芭蕉の句を再度読み直してみると、写実的で情景が浮かび上がる。
文字も絵を描くそんな文字の力強さを感じる。これは、絵画に写実主義という新しい描き方をした同時代のフェルメール(Johannes Vermeer, 1632―1675)を連想させる。

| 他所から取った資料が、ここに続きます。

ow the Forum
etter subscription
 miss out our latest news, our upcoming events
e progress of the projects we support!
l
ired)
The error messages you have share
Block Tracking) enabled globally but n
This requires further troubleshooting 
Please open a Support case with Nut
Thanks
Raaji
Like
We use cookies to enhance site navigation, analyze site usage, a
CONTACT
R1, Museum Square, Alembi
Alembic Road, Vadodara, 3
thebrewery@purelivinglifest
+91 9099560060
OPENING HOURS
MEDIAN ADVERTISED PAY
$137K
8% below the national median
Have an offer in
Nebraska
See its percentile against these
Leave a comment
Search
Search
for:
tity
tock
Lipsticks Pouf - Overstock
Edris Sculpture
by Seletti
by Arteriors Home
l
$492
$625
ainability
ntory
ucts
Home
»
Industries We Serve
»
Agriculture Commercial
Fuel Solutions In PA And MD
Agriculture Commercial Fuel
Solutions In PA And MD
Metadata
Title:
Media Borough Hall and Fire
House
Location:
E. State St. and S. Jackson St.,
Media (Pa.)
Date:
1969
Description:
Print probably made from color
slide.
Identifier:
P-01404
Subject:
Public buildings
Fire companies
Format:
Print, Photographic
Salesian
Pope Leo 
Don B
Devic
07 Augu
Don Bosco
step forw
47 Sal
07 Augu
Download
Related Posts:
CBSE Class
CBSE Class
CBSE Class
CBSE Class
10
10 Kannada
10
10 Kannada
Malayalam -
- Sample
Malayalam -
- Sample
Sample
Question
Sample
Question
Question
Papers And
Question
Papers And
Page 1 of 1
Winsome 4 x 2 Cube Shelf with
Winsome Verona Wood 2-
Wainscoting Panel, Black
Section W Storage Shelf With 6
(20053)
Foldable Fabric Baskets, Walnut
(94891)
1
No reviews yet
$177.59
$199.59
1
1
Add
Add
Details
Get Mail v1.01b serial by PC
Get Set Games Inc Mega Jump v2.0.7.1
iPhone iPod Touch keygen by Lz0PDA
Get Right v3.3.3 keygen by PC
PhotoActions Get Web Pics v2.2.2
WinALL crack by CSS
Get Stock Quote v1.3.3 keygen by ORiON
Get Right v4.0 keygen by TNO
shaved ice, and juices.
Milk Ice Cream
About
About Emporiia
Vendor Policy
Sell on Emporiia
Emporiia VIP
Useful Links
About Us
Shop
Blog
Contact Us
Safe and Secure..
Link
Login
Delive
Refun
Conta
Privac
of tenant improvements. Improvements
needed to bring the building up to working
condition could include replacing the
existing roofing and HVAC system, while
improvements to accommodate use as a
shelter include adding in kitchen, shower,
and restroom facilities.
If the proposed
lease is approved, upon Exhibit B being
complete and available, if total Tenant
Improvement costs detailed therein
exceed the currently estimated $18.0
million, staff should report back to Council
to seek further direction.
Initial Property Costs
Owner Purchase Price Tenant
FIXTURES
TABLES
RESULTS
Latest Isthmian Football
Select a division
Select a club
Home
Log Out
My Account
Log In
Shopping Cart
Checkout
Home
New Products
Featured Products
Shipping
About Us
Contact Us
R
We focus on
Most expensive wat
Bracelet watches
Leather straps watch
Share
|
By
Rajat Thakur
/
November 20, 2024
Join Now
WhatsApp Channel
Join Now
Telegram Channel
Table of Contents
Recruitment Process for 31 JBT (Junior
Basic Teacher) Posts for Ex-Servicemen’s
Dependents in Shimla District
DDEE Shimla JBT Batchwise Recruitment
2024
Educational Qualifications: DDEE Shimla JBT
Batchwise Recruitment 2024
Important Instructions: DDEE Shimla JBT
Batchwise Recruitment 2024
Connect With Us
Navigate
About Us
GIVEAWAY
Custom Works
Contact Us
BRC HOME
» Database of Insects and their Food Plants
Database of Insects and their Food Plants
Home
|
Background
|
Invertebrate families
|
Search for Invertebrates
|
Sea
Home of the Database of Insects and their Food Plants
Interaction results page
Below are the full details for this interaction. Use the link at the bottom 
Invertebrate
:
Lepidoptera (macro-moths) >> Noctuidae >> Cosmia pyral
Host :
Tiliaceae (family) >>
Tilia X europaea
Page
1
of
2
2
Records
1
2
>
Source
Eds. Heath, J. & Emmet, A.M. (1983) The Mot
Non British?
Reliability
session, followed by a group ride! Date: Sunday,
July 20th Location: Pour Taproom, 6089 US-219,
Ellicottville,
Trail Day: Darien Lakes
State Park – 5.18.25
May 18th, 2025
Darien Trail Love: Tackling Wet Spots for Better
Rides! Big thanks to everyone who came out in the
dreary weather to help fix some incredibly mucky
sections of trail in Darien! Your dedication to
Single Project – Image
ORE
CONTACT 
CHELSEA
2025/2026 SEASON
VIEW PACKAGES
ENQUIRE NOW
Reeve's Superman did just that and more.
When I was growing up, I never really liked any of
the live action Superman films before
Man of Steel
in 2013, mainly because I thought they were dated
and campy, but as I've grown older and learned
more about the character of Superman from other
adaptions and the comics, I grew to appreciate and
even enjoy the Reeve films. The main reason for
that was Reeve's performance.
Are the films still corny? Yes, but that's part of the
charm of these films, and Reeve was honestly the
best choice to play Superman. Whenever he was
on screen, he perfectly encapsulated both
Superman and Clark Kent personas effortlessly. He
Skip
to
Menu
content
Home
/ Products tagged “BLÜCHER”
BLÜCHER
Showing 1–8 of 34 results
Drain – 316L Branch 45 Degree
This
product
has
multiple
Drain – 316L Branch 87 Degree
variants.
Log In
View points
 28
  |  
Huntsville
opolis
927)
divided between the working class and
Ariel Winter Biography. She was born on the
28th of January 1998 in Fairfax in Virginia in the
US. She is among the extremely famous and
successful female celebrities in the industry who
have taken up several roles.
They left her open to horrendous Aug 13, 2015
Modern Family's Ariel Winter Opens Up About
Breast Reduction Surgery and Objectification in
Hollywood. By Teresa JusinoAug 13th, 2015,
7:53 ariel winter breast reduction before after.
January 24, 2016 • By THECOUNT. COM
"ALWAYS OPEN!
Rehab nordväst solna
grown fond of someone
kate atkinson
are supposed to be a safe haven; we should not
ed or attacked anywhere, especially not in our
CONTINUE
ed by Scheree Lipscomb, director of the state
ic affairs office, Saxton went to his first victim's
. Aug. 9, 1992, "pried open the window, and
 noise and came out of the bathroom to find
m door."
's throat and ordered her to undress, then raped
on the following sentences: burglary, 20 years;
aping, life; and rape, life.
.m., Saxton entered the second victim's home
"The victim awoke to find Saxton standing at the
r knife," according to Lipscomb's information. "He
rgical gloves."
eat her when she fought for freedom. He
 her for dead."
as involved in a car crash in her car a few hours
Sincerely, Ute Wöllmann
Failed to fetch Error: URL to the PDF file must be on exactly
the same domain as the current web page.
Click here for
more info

(写真)うさちゃんのビオラ、バーニーイエロ(これはスミレではありません)


すみれ(菫)
・学名は、Viola mandshurica W.Becker、属名のViolaは、ニオイスミレなどの香りの強い花を示す、種小名のマンドシュリカは満州を意味する。
・日本には原種54種のほかに自然交配でできた数多くの変種がありスミレの宝庫でもある。
・代表的なスミレのミヤマスミレ(V.selkirkii Pursh ex Goldie)は、本州中部以北となぜかしら広島県西部の山地の亜高山帯に自生し、淡い紫色の花を咲かせる。
・万葉集ではスミレは4首しか詠われていなかったようで、重要な花卉ではなかったようだ。
・ヨーロッパでは、ギリシャの詩人がアテネを象徴する花として詩に歌い、ナポレオンもこの花を愛した。ナポレオン復活のシンボルはスミレでありスミレ党とも呼ばれた。また、バラ(美)ユリ(厳格)すみれ(誠実)は特別の花で、聖母に捧げられた。
・東京郊外にある高尾山はスミレの名所のようで、20種ぐらいはあるという。
・スミレの仲間はたくさんあるが、大きく分けると二つになる。地上茎がなくつけ根のところから花も葉も出るグループ、地上茎がありそこから分かれるグループ。すみれは前者にあたる。
・開花期は4-5月。
・すみれの若葉は、てんぷらやおひたしなどで食べれるが、園芸品種やパンジー、ビオラ、スイート・バイオレットは食べない方がよい。

命名者Becker, Wilhelm (1874-1928)は、ドイツの植物学者で「世界のバイオレット」を著する。